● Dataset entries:
+ + + + +

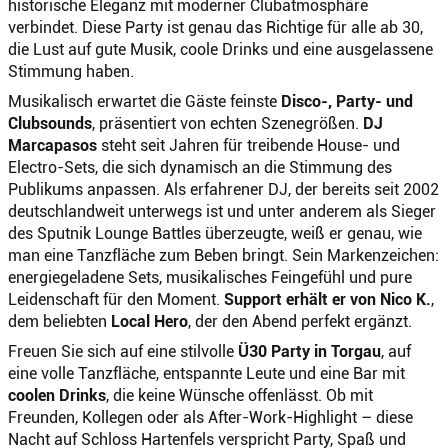
historische Eleganz mit moderner Clubatmosphäre
verbindet. Diese Party ist genau das Richtige für alle ab 30,
die Lust auf gute Musik, coole Drinks und eine ausgelassene
Stimmung haben.
Musikalisch erwartet die Gäste feinste
Disco-, Party- und
Clubsounds
, präsentiert von echten Szenegrößen.
DJ
Marcapasos
steht seit Jahren für treibende House- und
Electro-Sets, die sich dynamisch an die Stimmung des
Publikums anpassen. Als erfahrener DJ, der bereits seit 2002
deutschlandweit unterwegs ist und unter anderem als Sieger
des Sputnik Lounge Battles überzeugte, weiß er genau, wie
man eine Tanzfläche zum Beben bringt. Sein Markenzeichen:
energiegeladene Sets, musikalisches Feingefühl und pure
Leidenschaft für den Moment.
Support erhält er von Nico K.
,
dem beliebten
Local Hero
, der den Abend perfekt ergänzt.
Freuen Sie sich auf eine stilvolle
Ü30 Party in Torgau
, auf
eine volle Tanzfläche, entspannte Leute und eine Bar mit
coolen Drinks
, die keine Wünsche offenlässt. Ob mit
Freunden, Kollegen oder als After-Work-Highlight – diese
Nacht auf Schloss Hartenfels verspricht Party, Spaß und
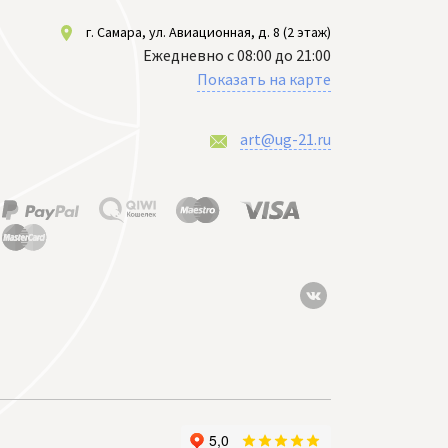
г. Самара, ул. Авиационная, д. 8 (2 этаж)
Ежедневно с 08:00 до 21:00
Показать на карте
art@ug-21.ru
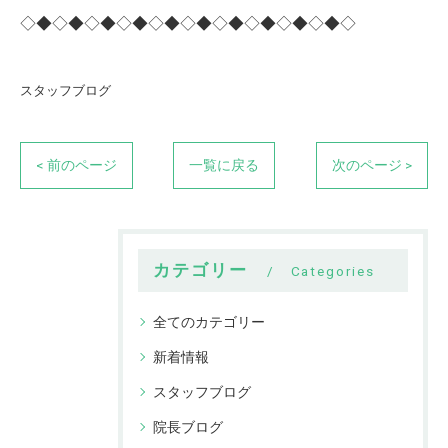
◇◆◇◆◇◆◇◆◇◆◇◆◇◆◇◆◇◆◇◆◇
スタッフブログ
< 前のページ
一覧に戻る
次のページ >
カテゴリー
Categories
全てのカテゴリー
新着情報
スタッフブログ
院長ブログ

+ + + + +

● WHAT YOU SHOULD DO:
Give again, exactly as written above, each line from the one that has "Ü30 Party in Torgau" to the one that has "art@ug-21.ru", both included; omit the pictures.

● WRITTEN SOLUTION:
Ü30 Party in Torgau
, auf
eine volle Tanzfläche, entspannte Leute und eine Bar mit
coolen Drinks
, die keine Wünsche offenlässt. Ob mit
Freunden, Kollegen oder als After-Work-Highlight – diese
Nacht auf Schloss Hartenfels verspricht Party, Spaß und
г. Самара, ул. Авиационная, д. 8 (2 этаж)
Ежедневно с 08:00 до 21:00
Показать на карте
art@ug-21.ru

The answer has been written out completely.